© Hipages Group Pty Ltd 2019
This repository contains the components (collectively called Hyperkops) required to execute distributed Bayesian optimisation within Kubernetes using the Python library Hyperopt.
The Hyperkops architecture is comprised of three main components:
- Hyperkops Worker These run a hyperopt-worker, and execute each trial
- Hyperkops Monitor: Identifies and updates hyperopt trials which should be logged as failed due to Pod failure or rotation
- MongoDB: MongoDB Instance
An example helm chart can be found here.
Hyperopt allows us to parallelise Bayesian optimisation jobs by distributing the experiments across multiple workers, with state stored and shared through a MongoDB instance. If this system is operated on a conventional cluster (where the underlying infrastructure is expected to be stable) is not expected to have hardware failures during any single job's lifetime job, if a worker fails through a Python exception the hyperopt-workers emit a shutdown failure message to MongoDB, moving all of the worker's current jobs into a failed state, allowing the Hyperopt job to complete.
In Kubernetes the instances which execute the hyperopt-workers (Pods) can be significantly shorter lived than some optimisation jobs and are expected to get rotated on a regular basis.

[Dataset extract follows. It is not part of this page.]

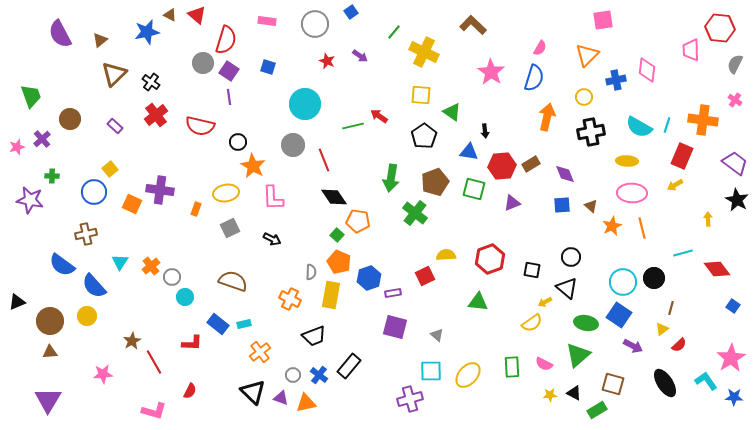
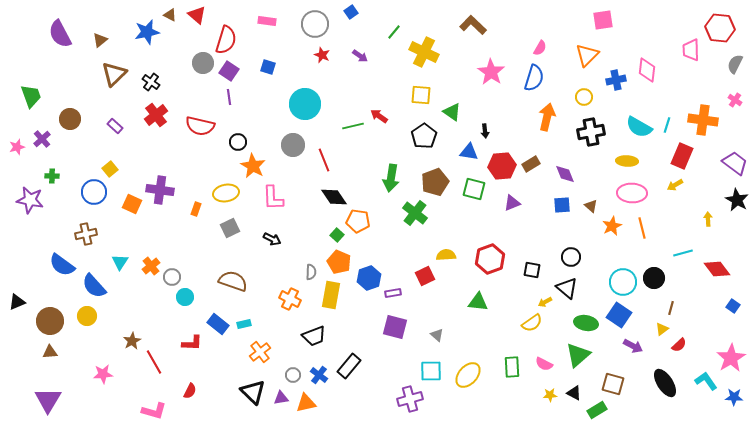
red star at (327, 61): moved 5 px left, 6 px up
purple triangle at (281, 398): rotated 28 degrees counterclockwise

If a Pod is deleted whilst executing an experiment the hyperopt-worker will be killed before it can emit an error signal and jobs remain in MongoDB indefinitely in a JOB_RUNNING_STATE. We therefore need to introduce an extra component (the Pod Monitor) to monitor our deployment, and update relevant MongoDB entries for experiments we know to have been running on failed or deleted Pods.

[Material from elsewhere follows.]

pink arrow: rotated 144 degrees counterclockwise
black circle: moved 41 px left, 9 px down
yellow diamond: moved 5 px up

The Hyperkops Monitor queries the MongoDB instance to find which Pods are labelled as currently running experiments, and
queries the Kubernetes API to compare this list of Pods with Pods in a RUNNING state within the cluster. Any jobs found
to be logged as running on deleted or failed Pods are updated in MongoDB to flag them as in an Error
state.
We recommend using the pre-built containers (links provided above). If, however, you would like to install the Python components this repository is not yet available in the PyPI repository so installation from github using pip is recommended.
After installation with pip, the Monitor can be started from the command line. The arguments can either be provided within the command line arguments or they can be inherited from environmental variables.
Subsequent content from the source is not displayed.